La nuova scheda grafica NVIDIA RTX 5090, attesissima dai professionisti del rendering e dai gamer più esigenti, registra prestazioni inferiori alle attese soprattutto per quanto riguarda la produttività. I primi benchmark indipendenti, pubblicati da testate specializzate, segnalano un calo di efficienza fino al 25% in applicazioni come Blender, Premiere e CAD, rispetto a quanto stimato inizialmente.

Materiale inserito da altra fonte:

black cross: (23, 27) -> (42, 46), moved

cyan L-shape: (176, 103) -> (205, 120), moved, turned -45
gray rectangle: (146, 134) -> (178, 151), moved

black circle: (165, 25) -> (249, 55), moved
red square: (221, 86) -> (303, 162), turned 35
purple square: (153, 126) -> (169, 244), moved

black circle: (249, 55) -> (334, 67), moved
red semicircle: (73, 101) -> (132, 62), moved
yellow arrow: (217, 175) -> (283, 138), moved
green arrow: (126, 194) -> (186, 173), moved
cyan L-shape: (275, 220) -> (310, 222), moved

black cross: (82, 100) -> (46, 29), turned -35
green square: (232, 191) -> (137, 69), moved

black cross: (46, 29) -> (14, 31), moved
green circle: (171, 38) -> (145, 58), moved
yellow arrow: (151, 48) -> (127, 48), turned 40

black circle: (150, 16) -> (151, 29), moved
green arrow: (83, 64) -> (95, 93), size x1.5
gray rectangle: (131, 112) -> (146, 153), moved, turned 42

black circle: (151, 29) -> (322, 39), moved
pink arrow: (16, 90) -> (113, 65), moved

La scheda, in realtà, brilla nel gaming, dove garantisce frame rate da record in 4K e 8K, con ray tracing elevato e supporto completo alla tecnologia DLSS 4. Una risoluzione, dunque, quasi perfetta o sicuramente di qualità. Tuttavia, nell’ambito della produttività, il salto generazionale rispetto alla RTX 4090 che l’ha preceduta risulta più contenuto del previsto, con differenze quasi trascurabili in alcuni flussi di lavoro.

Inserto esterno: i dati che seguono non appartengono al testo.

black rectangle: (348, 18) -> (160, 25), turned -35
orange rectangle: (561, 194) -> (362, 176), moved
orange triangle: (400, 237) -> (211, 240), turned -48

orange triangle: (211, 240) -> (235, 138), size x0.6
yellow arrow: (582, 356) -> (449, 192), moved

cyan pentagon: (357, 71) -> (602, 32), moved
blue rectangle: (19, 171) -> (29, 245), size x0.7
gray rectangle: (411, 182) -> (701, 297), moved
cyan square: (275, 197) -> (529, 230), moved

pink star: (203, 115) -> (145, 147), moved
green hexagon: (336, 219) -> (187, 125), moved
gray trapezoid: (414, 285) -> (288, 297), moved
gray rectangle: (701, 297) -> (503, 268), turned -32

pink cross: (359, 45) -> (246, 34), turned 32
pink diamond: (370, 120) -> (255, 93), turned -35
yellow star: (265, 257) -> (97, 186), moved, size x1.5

Potenza elevata ma ottimizzazione ancora lontana per RTX 5090: delude nei benchmark produttivi, ottima solo per il gaming
Secondo gli esperti, le cause principali di questa performance sottotono registrata dalla nuova scheda NVIDIA sono driver non ancora pronti e ottimizzazioni software non complete per la nuova architettura basata su Blackwell. Inoltre, il consumo energetico della RTX 5090 è tra i più elevati mai registrati fino ad ora dall’azienda, anche rispetto alla concorrenza. Si parla di oltre 550W a pieno carico, un fattore che penalizza l’efficienza nelle sessioni prolungate.

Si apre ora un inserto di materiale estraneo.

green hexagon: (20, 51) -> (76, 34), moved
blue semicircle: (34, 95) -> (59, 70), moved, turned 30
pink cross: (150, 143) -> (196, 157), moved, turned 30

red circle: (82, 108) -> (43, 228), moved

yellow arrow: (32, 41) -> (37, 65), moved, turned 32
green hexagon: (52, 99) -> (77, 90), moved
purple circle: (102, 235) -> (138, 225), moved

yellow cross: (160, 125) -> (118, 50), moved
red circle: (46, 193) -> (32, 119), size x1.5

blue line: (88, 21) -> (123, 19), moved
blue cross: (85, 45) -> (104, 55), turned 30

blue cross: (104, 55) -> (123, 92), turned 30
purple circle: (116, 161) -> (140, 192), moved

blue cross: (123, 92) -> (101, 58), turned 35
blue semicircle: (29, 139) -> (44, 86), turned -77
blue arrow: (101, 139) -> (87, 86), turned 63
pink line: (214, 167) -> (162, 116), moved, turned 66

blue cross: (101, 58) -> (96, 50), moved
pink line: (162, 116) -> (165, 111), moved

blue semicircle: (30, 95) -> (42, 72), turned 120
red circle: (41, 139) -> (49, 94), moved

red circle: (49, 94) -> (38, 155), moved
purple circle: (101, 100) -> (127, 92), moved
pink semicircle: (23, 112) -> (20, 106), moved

Per i content creator e gli studi professionali, l’investimento nella RTX 5090 potrebbe quindi non essere ancora sensato e all’altezza, almeno fino a quando non arriveranno aggiornamenti in grado di sfruttarne tutto il potenziale e migliorare queste pecche non indifferenti. NVIDIA, dal canto suo, assicura che nuovi driver e strumenti di ottimizzazione sono effettivamente già previsti e in arrivo. L’azienda, nel frattempo, invita a considerare la RTX 5090 come una piattaforma ancora in evoluzione. Ma per ora, chi lavora con software professionali potrebbe preferire restare sulla 4090 o attendere il lancio delle versioni “Ti” e “Workstation”, invece di rischiare utilizzando la nuova versione.